Data Is Worth More Than You Think
You don’t need to be holding top level secrets to be worth targeting. Customer details, payment card data, employee records, bank account access, all of it has value on the dark web or as leverage in a ransomware attack. Whether you’re a solicitor’s office handling confidential files or a retailer processing card payments, you’re sitting on data that criminals can monetise.
Smaller Budget, Bigger Opportunity for Attackers
Large organisations have dedicated security teams and serious budgets. Most small businesses have one person juggling IT alongside everything else, running software that hasn’t been updated in years. Hackers are attracted this as it offers the least resistance for an attack and weak cyber security is exactly that.
It’s Not Personal, It’s Automated
No one is hand-picking your business. Cybercriminals use automated tools that scan thousands of systems at once, flagging vulnerabilities wherever they find them. Size doesn’t matter, your security system does.
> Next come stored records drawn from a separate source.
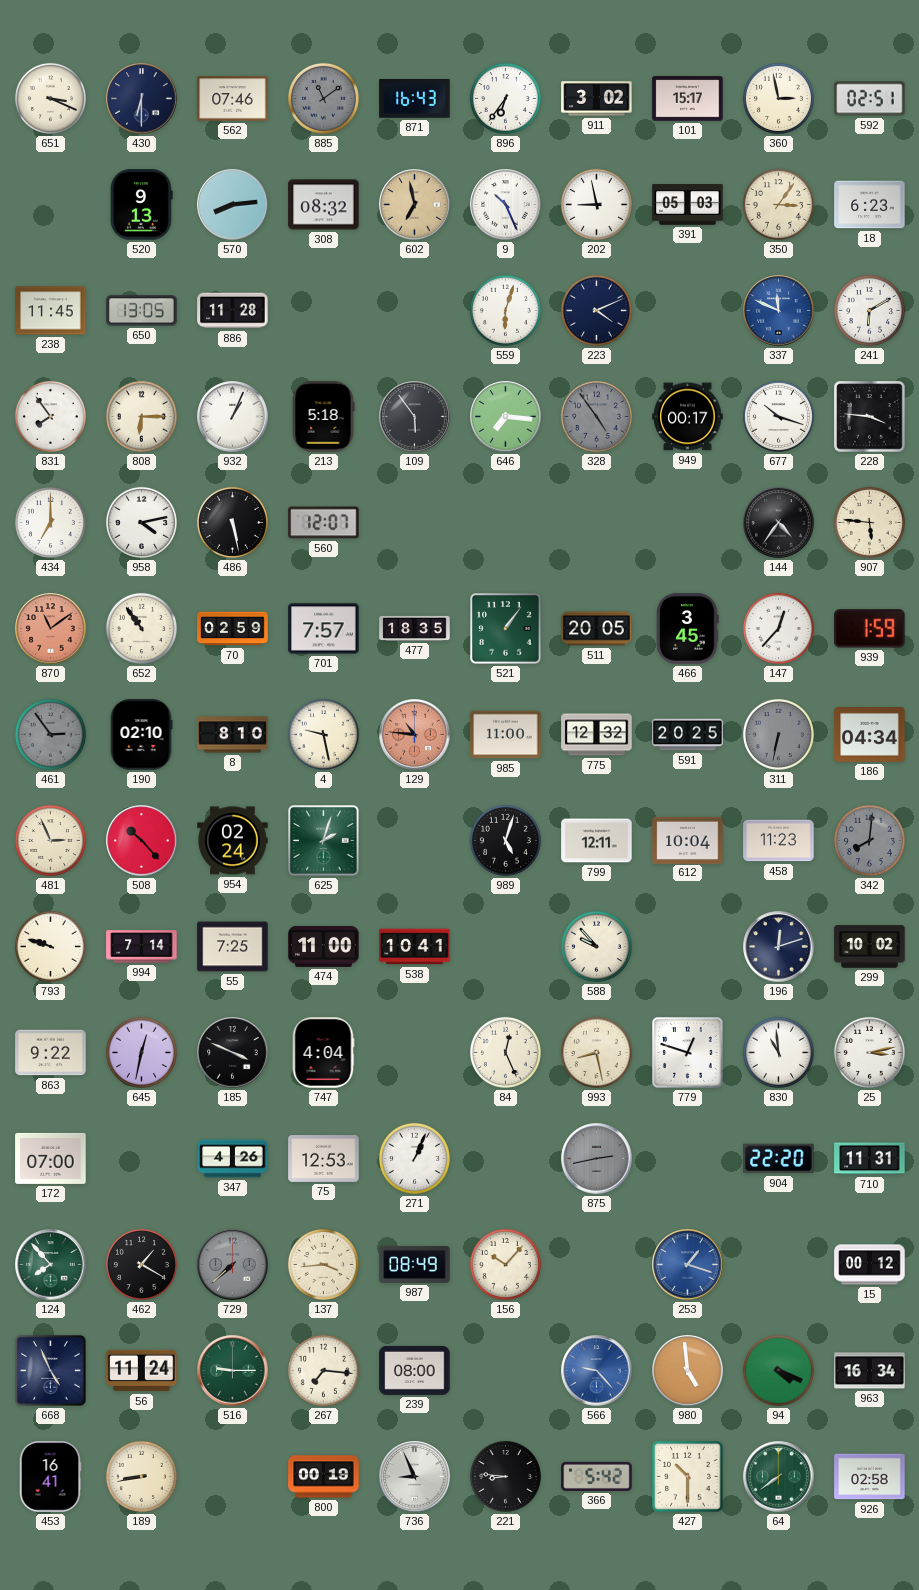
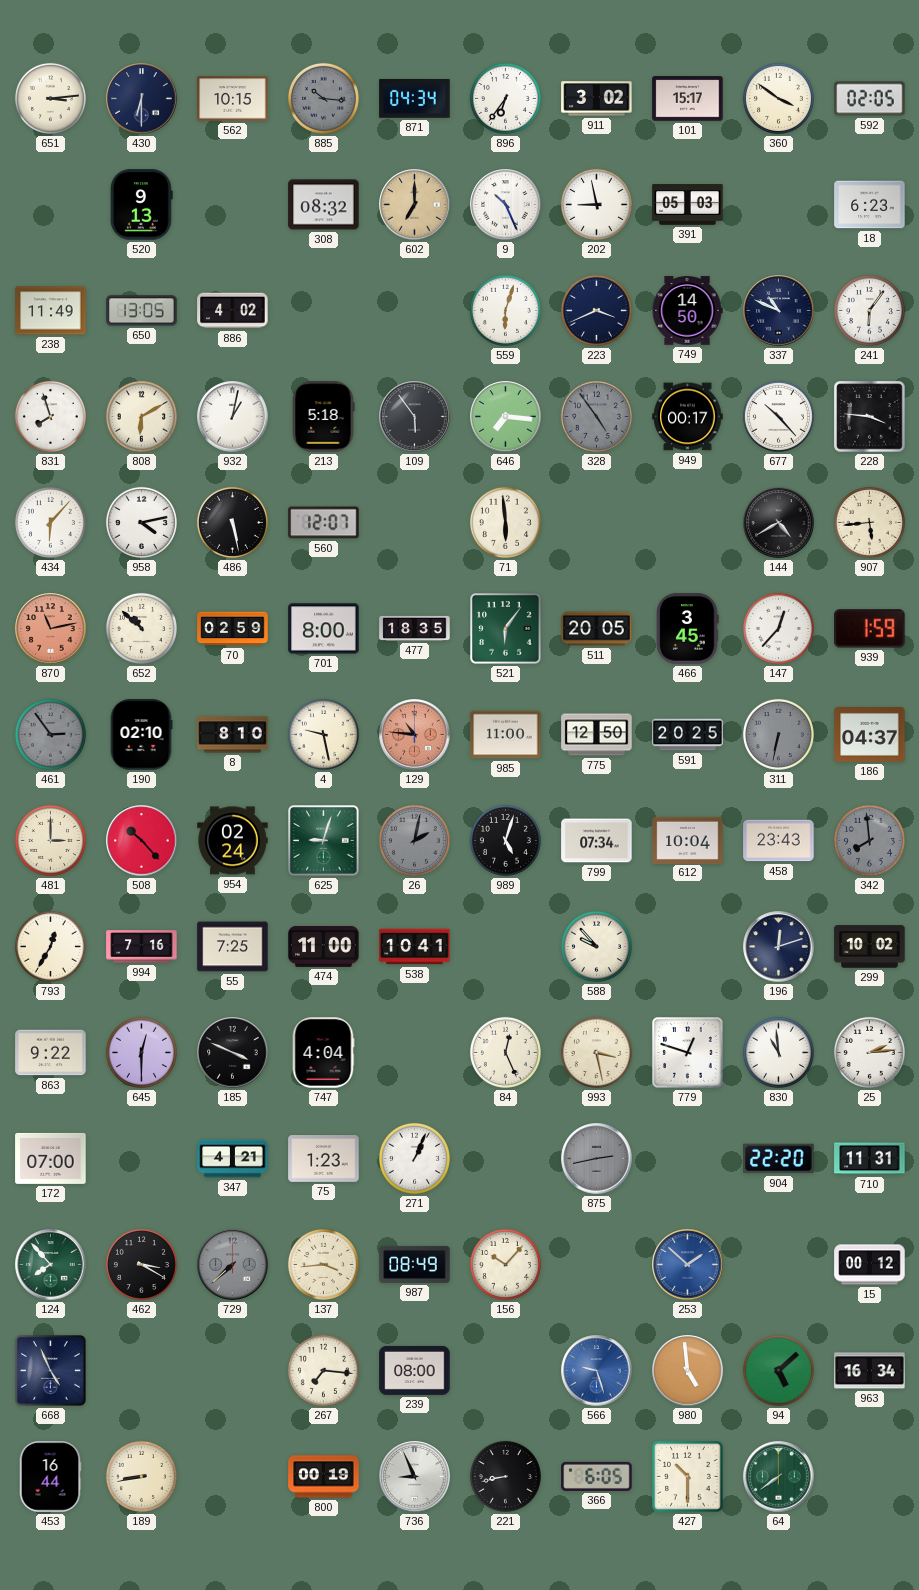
651: 3:19 -> 3:14
562: 07:46 -> 10:15
885: 11:09 -> 10:16
871: 16:43 -> 04:34
360: 2:58 -> 3:51
592: 02:51 -> 02:05
570: 8:14 -> none
602: 6:58 -> 7:00
350: 3:06 -> none
238: 11:45 -> 11:49
886: 11:28 -> 4:02
223: 4:11 -> 3:41
749: none -> 14:50
337: 11:49 -> 10:49
337 dial: blue -> navy
241: 6:10 -> 6:06
831: 7:54 -> 7:57
808: 6:15 -> 6:10
932: 1:04 -> 1:02
677: 10:18 -> 10:23
434: 7:00 -> 6:07
71: none -> 5:59
144: 4:36 -> 4:40
907: 5:46 -> 5:44
870: 11:09 -> 11:13
652: 10:54 -> 10:52
701: 7:57 -> 8:00
521: 1:06 -> 6:06
775: 12:32 -> 12:50
186: 04:34 -> 04:37
481: 2:56 -> 3:00
625: 2:03 -> 9:03
26: none -> 2:02
799: 12:11 -> 07:34
458: 11:23 -> 23:43
342: 8:01 -> 7:59
793: 9:48 -> 12:35
994: 7:14 -> 7:16
645: 12:32 -> 12:30
993: 8:28 -> 3:28
25: 3:13 -> 2:14
347: 4:26 -> 4:21
75: 12:53 -> 1:23
462: 1:20 -> 3:20
253: 1:18 -> 1:52
56: 11:24 -> none
516: 9:15 -> none
566: 9:23 -> 9:27
94: 4:19 -> 5:08
453: 16:41 -> 16:44
221: 8:46 -> 8:43
366: 5:42 -> 6:05
926: 02:58 -> none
The Everyday Habits That Leave the Door Open
Still running an old version of Windows? Using software without 2FA? These are well-documented weaknesses that attackers know how to exploit. The same goes for shared logins, reused passwords, and old employee accounts that were never disabled. Many successful breaches involve no sophisticated hacking at all, just poor cyber security habits that were never addressed.
Sometimes You’re Not the Target, You’re the Way In
If your business works with larger organisations as a supplier or contractor, you may be targeted as a route in rather than an end goal. Attackers look for the weakest link in a supply chain, and a small business with loose security can hand them access to a much bigger prize.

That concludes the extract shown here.